DIGITAL LIBRARY
DATA-DRIVEN TUTORING: CHALLENGES AND PROSPECTS
1 Hochschule Furtwangen University (GERMANY)
2 University of Haute Alsace (FRANCE)
About this paper:
Appears in: ICERI2021 Proceedings
Publication year: 2021
Pages: 4584-4594
ISBN: 978-84-09-34549-6
ISSN: 2340-1095
doi: 10.21125/iceri.2021.1053
Conference name: 14th annual International Conference of Education, Research and Innovation
Dates: 8-9 November, 2021
Location: Online Conference
Abstract:
Adaptive learning environments (ALE) are the future in teaching and learning. The area of application determines the type and method of adaptation. In self-regulated learning, the learner is supported in his learning process, e.g., by adapting the learning content. As a support system in university education, students are individually advised and teachers are informed about gaps in understanding, for example. The effort to develop and operate these systems is high. Research on ALEs concerns general and Machine Learning (ML) aspects of computer science. Furthermore, there are the domain specific fields of study to include: didactic, psychology and pedagogy.

Historically, ALEs use predefined decisions in advanced expert systems, whereas more recent developments in ML approaches are of great interest. By interpreting data automatically and self-optimising, data-driven ML provides human-like decision making as well as understanding and generating language.

Special requirements have to be considered to successfully use ML for ALEs. Comprehensive data must be collected, stored and processed in real time; results have to be evaluated for usability by the system itself. Data scientists have to build the model to interpret the data, which has to be filtered and pre-processed for the specific application. In general, E-learning systems offer opportunities to deliver knowledge about the learner by logging usage data. ML systems can use this data not only for user interaction but also to control the adaption of the learning system.

Machine Learning estimates the current state and predicts future states of the learner or a group of learners. Based on this knowledge, various supporting tasks are derived: Recommendation or selection of learning content; advice to the teacher on the learner's progress, tutoring of the learner by assessment or by means of feedback, etc.

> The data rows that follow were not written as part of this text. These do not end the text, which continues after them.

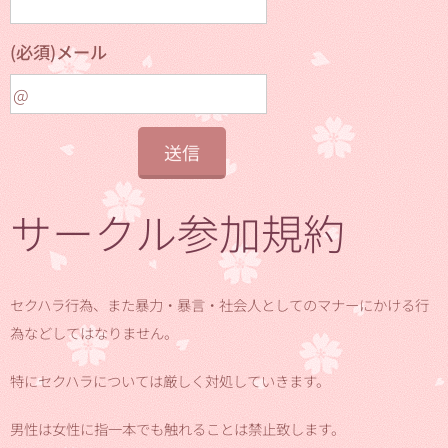
(必須)メール
送信
サークル参加規約
セクハラ行為、また暴力・暴言・社会人としてのマナーにかける行
為などしてはなりません。
特にセクハラについては厳しく対処していきます。
男性は女性に指一本でも触れることは禁止致します。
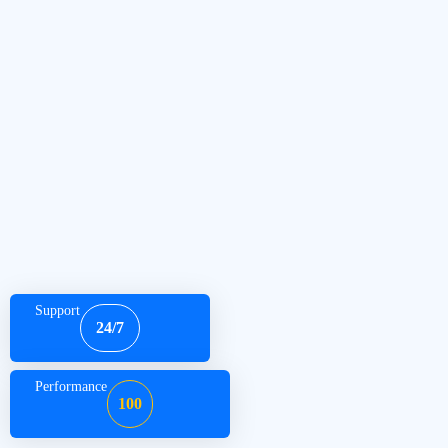
Support
24/7
Performance
100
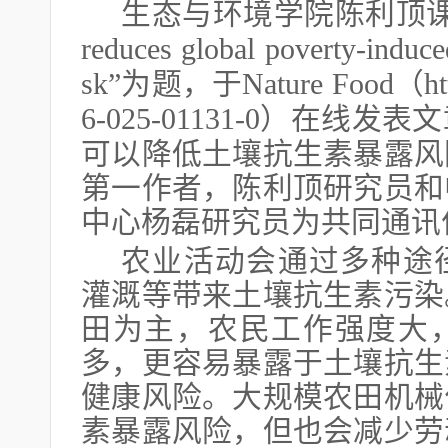
生态与环境学院陈利顶
reduces global poverty-induced
sk”为题，于Nature Food（https:
6-025-01131-0）
在线发表文
可以降低土壤抗生素暴露风
第一作者，陈利顶研究员和
中心杨磊研究员为共同通讯
农业活动会通过多种途
灌溉等带来土壤抗生素污染
田为主，农民工作强度大
多，更容易暴露于土壤抗生
健康风险。大规模农田机械
素暴露风险，但也会减少劳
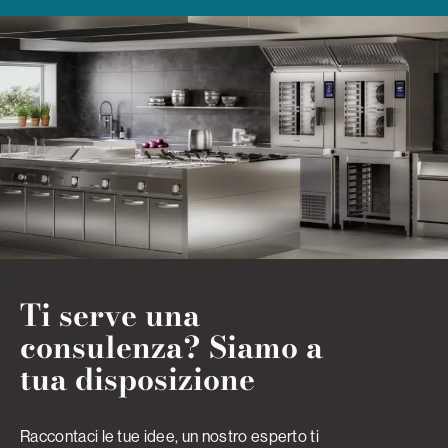
Ti serve una
consulenza? Siamo a
tua disposizione
Raccontaci le tue idee, un nostro esperto ti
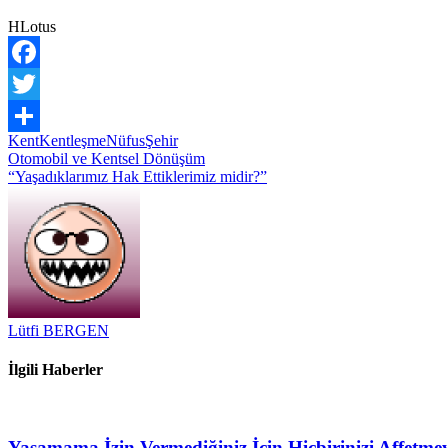
HLotus
Facebook
Twitter
Kent
Kentleşme
Nüfus
Şehir
Share
Yazı
Otomobil ve Kentsel Dönüşüm
“Yaşadıklarımız Hak Ettiklerimiz midir?”
gezinmesi
Lütfi BERGEN
İlgili Haberler
Yaşamama İzin Vermediğiniz İçin Hiçbirinizi Affetme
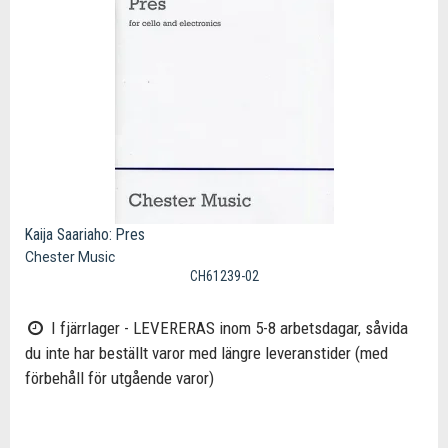
Kaija Saariaho: Pres
Chester Music
CH61239-02
I fjärrlager - LEVERERAS inom 5-8 arbetsdagar, såvida
du inte har beställt varor med längre leveranstider (med
förbehåll för utgående varor)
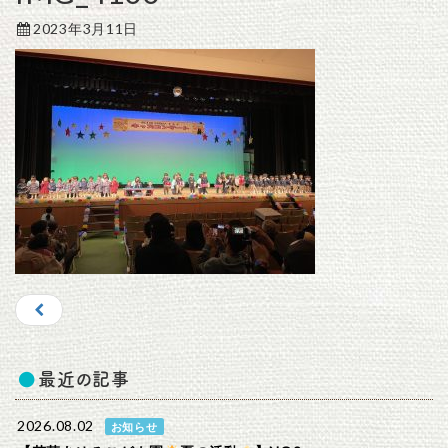
2023年3月11日
最近の記事
2026.08.02
お知らせ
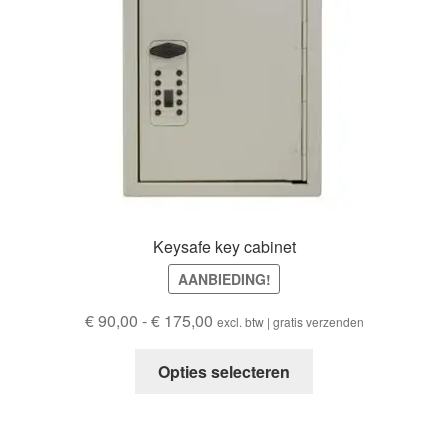
Keysafe key cabinet
AANBIEDING!
Prijsklasse:
€
90,00
-
€
175,00
excl. btw | gratis verzenden
€ 90,00
Dit
tot
Opties selecteren
product
€ 175,00
heeft
meerdere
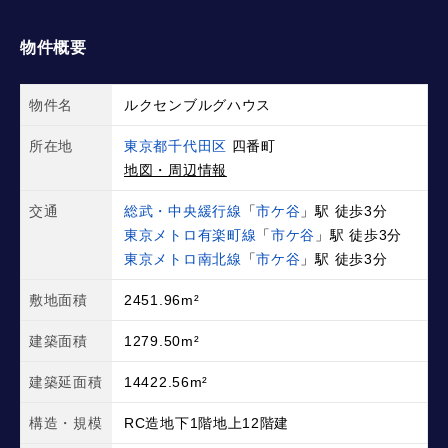
物件概要
物件名
ルクセンブルグハウス
所在地
東京都千代田区
四番町
地図・周辺情報
交通
総武・中央緩行線
「
市ケ谷
」駅 徒歩3分
東京メトロ有楽町線
「
市ケ谷
」駅 徒歩3分
東京メトロ南北線
「
市ケ谷
」駅 徒歩3分
敷地面積
2451.96m²
建築面積
1279.50m²
建築延面積
14422.56m²
構造・規模
RC造地下1階地上12階建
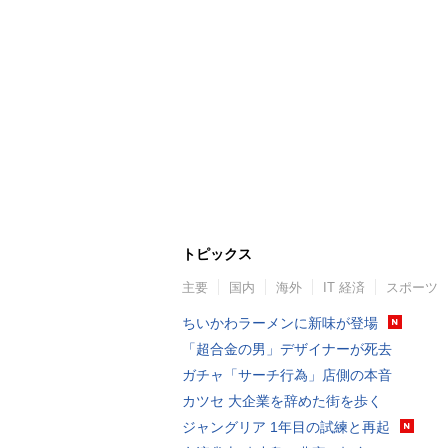
トピックス
主要
国内
海外
IT 経済
スポーツ
ちいかわラーメンに新味が登場
「超合金の男」デザイナーが死去
ガチャ「サーチ行為」店側の本音
カツセ 大企業を辞めた街を歩く
ジャングリア 1年目の試練と再起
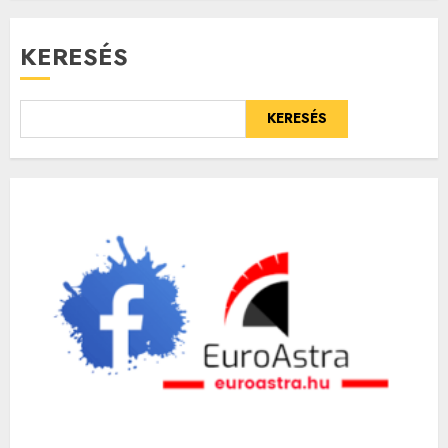
KERESÉS
KERESÉS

This feedback can be given in a straightforward manner or can be implemented in a conversation with the learner. Chatbots are ideal for this purpose, as they can additionally create an atmosphere of personal support. Contributions of domain-specific research developed should be considered, e.g., a classification of the learner based on the theory of learning progression.

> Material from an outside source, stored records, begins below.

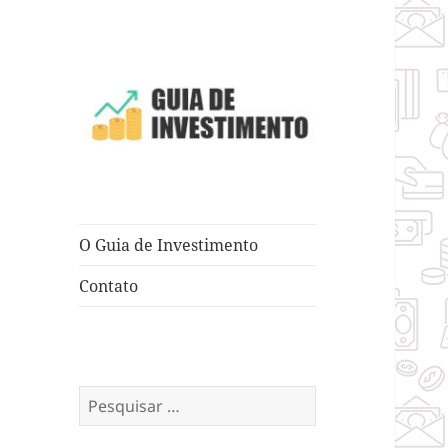
Dicas e Truques para Negócios
Guia de
Investimento
O Guia de Investimento
Contato
Pesquisar
por:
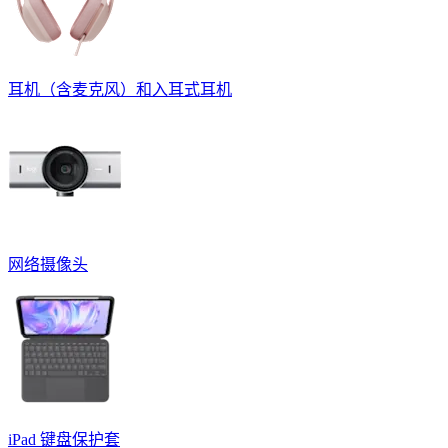
耳机（含麦克风）和入耳式耳机
网络摄像头
iPad 键盘保护套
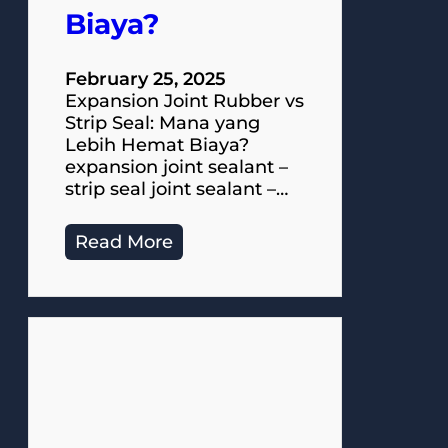
Biaya?
February 25, 2025
Expansion Joint Rubber vs
Strip Seal: Mana yang
Lebih Hemat Biaya?
expansion joint sealant –
strip seal joint sealant –…
Read More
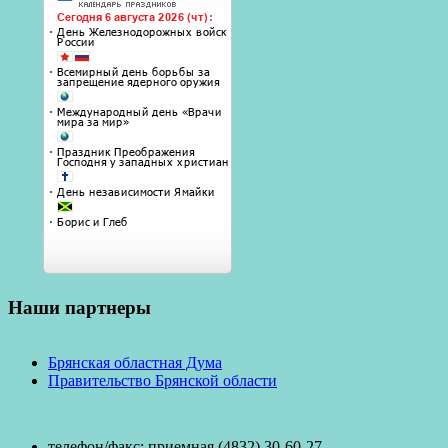
Наши партнеры
Брянская областная Дума
Правительство Брянской области
телефон/факc: приемная (4832) 30-60-27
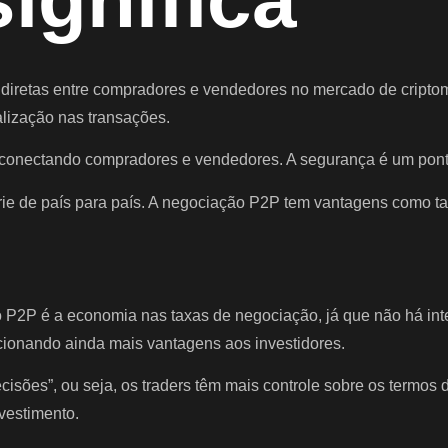
s diretas entre compradores e vendedores no mercado de cripto
alização nas transações.
ectando compradores e vendedores. A segurança é um ponto f
arie de país para país. A negociação P2P tem vantagens como t
 P2P é a economia nas taxas de negociação, já que não há int
ionando ainda mais vantagens aos investidores.
ecisões”, ou seja, os traders têm mais controle sobre os termo
vestimento.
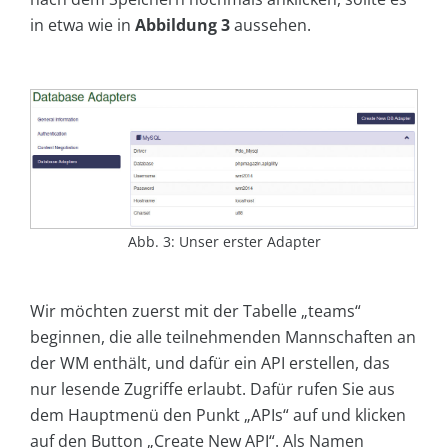
in etwa wie in
Abbildung 3
aussehen.
Abb. 3: Unser erster Adapter
Wir möchten zuerst mit der Tabelle „teams“
beginnen, die alle teilnehmenden Mannschaften an
der WM enthält, und dafür ein API erstellen, das
nur lesende Zugriffe erlaubt. Dafür rufen Sie aus
dem Hauptmenü den Punkt „APIs“ auf und klicken
auf den Button „Create New API“. Als Namen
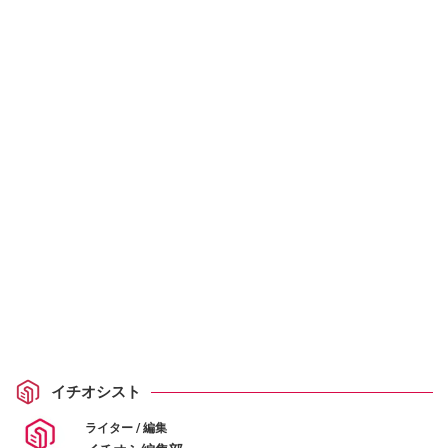
イチオシスト
ライター / 編集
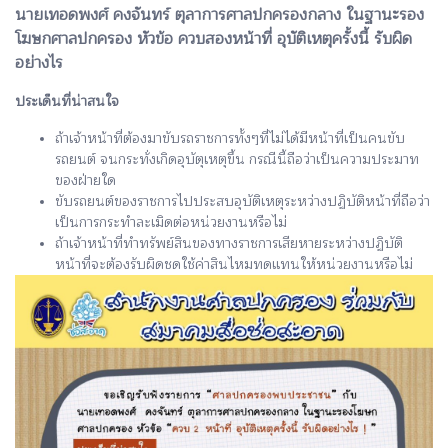
นายเทอดพงศ์ คงจันทร์ ตุลาการศาลปกครองกลาง ในฐานะรอง
โฆษกศาลปกครอง หัวข้อ ควบสองหน้าที่ อุบัติเหตุครั้งนี้ รับผิด
อย่างไร
ประเด็นที่น่าสนใจ
ถ้าเจ้าหน้าที่ต้องมาขับรถราชการทั้งๆที่ไม่ได้มีหน้าที่เป็นคนขับ
รถยนต์ จนกระทั่งเกิดอุบัตุเหตุขึ้น กรณีนี้ถือว่าเป็นความประมาท
ของฝ่ายใด
ขับรถยนต์ของราชการไปประสบอุบัติเหตุระหว่างปฏิบัติหน้าที่ถือว่า
เป็นการกระทำละเมิดต่อหน่วยงานหรือไม่
ถ้าเจ้าหน้าที่ทำทรัพย์สินของทางราชการเสียหายระหว่างปฏิบัติ
หน้าที่จะต้องรับผิดชดใช้ค่าสินไหมทดแทนให้หน่วยงานหรือไม่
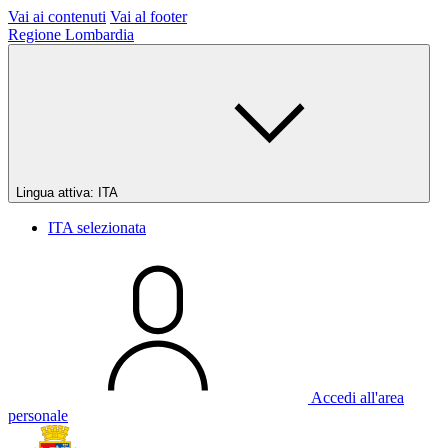
Vai ai contenuti
Vai al footer
Regione Lombardia
Lingua attiva:
ITA
ITA
selezionata
Accedi all'area
personale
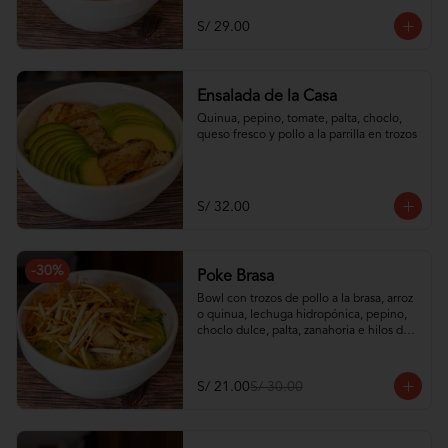
S/ 29.00
Ensalada de la Casa
Quinua, pepino, tomate, palta, choclo, 
queso fresco y pollo a la parrilla en trozos
S/ 32.00
-
30
%
Poke Brasa
Bowl con trozos de pollo a la brasa, arroz 
o quinua, lechuga hidropónica, pepino, 
choclo dulce, palta, zanahoria e hilos de 
wantán frito
S/ 21.00
S/ 30.00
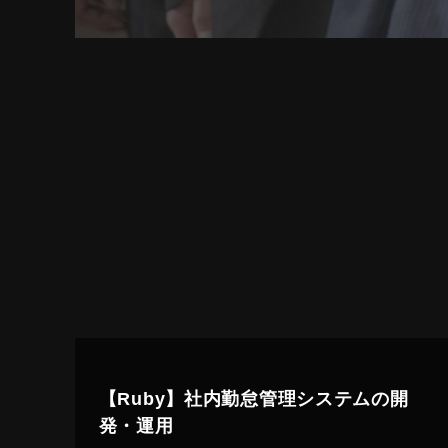
【Ruby】社内勤怠管理システムの開
発・運用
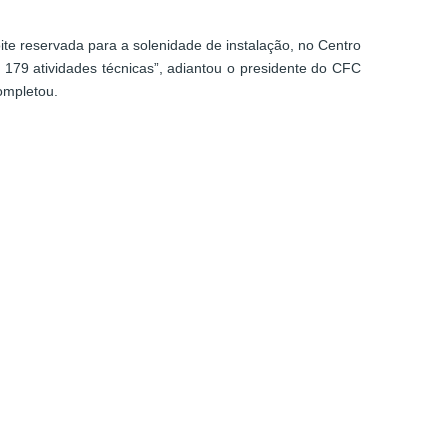
e reservada para a solenidade de instalação, no Centro
179 atividades técnicas”, adiantou o presidente do CFC
ompletou.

This paper extracts and elaborates the challenges and perspectives from current research. The Prerequisites of proposed Learning Systems like settings, system environment, data-corpus, learning style and communication channel are listed. Methods to design and implement the System are analysed, especially the ML-Methods to build a data-driven Model. The results of the fulfilled proof of concepts and further evaluation strategies are considered. The scope of the survey is limited to recent research applying chatbot systems for adaptation.

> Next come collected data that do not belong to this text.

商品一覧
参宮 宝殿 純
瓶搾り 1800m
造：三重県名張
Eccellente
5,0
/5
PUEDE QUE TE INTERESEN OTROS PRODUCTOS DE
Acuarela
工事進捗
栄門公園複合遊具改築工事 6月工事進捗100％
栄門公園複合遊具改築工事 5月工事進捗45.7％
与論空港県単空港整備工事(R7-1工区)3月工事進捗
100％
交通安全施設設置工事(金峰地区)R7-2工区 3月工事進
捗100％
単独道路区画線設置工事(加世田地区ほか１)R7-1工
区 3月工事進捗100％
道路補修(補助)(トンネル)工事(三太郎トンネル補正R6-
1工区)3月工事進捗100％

Finally, the correlations between requirements and effort are identified. A guideline for integration and development of data-driven Adaption is elaborated, consisting of two perspectives: The data-driven chatbot as a supplement to a system: the potential features of a data-driven bot system based on existing data sources. The chatbot as a step forward in teaching: effort and benefit are compared, prerequisites are clarified.
Keywords:
Chatbot, data-driven, machine learning, tutor.